Glean’s AI security policies are the guardrails that protect your AI agents and data. You can configure these policies in the Admin Console to prevent threats like prompt injection attacks, data leaks, and the generation of harmful content.

How Policies Are Enforced

The enforcement rules you define determine what happens when an AI agent’s behavior violates a policy. The severity of a violation—whether it’s high or low—is a key factor in how the rule is applied.
  • Block and fail only high-severity violations: If a prompt or a generated response is flagged as a high-severity threat, the agent’s run is immediately stopped and the action is blocked. Lower-severity issues, however, are simply flagged for your review in the Findings tab, allowing the agent to complete its task without interruption.
  • Flag for review: Marks the run for review in the “Findings” tab without stopping the process.
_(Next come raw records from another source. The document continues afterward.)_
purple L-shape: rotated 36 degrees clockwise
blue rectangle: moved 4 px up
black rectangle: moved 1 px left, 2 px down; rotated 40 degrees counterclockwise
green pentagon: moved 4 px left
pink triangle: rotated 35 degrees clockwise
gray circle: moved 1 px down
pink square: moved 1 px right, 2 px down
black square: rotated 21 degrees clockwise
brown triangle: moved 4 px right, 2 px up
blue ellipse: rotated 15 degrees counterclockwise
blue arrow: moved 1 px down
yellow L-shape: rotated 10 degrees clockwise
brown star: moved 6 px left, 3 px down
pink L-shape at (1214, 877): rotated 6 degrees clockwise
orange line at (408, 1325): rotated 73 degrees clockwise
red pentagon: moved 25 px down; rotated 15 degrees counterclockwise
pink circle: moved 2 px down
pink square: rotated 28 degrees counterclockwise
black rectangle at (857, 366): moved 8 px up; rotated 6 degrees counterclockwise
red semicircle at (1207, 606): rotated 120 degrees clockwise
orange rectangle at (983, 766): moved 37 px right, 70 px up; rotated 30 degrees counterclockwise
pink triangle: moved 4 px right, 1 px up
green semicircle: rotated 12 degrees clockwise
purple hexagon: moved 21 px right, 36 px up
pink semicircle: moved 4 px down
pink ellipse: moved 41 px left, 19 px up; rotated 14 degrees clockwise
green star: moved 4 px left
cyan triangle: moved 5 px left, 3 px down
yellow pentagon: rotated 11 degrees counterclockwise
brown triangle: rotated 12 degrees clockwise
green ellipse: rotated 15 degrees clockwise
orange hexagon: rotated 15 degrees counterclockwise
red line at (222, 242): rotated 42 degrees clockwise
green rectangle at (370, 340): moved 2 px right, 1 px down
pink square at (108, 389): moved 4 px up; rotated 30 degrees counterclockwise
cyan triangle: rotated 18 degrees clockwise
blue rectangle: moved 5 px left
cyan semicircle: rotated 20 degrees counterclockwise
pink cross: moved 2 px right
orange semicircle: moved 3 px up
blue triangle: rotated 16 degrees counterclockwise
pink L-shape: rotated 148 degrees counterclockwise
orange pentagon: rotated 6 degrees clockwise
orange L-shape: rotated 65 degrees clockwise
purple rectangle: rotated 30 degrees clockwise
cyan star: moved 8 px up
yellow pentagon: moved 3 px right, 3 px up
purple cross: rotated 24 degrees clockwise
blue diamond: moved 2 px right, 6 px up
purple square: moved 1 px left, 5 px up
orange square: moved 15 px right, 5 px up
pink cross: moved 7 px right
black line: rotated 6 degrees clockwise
This is useful for monitoring potential threats without disrupting agent workflows.

Where Policies Can Be Applied

Glean’s security policies can be applied across different types of AI agents to fit your organization’s specific needs.
  • Glean Assistant: This includes all messages sent to the main Glean chat interface.
  • Interactive agents: These are agents that are triggered by a chat message.
  • Automatically triggered agents: These agents are configured to run on a schedule or when content is updated, like an agent that summarizes daily reports or analyzes new knowledge base articles.

Managing Policy Settings

To manage AI guardrails, perform the following steps:
  1. In the Glean Admin Console, navigate to Glean Protect > AI security and click the Policies tab.
  2. Click the Edit button next to the policy you want to edit.
  3. Under the Apply this policy to… dropdown, choose the specific agent types you want this policy to apply to. You can select from Glean Assistant, Interactive agents, and Automatically triggered agents.
  4. Under the If this policy is violated… dropdown, choose an enforcement rule.
    • Block and fail only high-severity violations: This option blocks the agent run if the violation is classified as high-severity. Lower-severity issues are flagged for review but allowed to proceed.
    • Flag for review: This option allows the agent to continue running but marks the violation for review in the Findings tab.
  5. Click the Save button to apply your changes. The updated details will appear in the policy list.

Selecting Target Agents for a Policy

To apply a policy to specific agents, use the Apply this policy to… dropdown menu.
  1. Click the dropdown to see the list of available agent types.
  2. Select or deselect the agents you want the policy to apply to:
    • Glean Assistant: Applies the policy to all Glean chat messages.
    • Interactive agents: Applies the policy to agents with a chat message trigger.
    • Automatically triggered agents: Applies the policy to agents with schedule and content triggers.
  3. To quickly deselect all currently assigned agents, click Clear all.

Disabling a Policy

To disable a previously enabled policy:
  1. Change the Apply this policy to… setting in the policy edit view from the relevant agent types to No agents.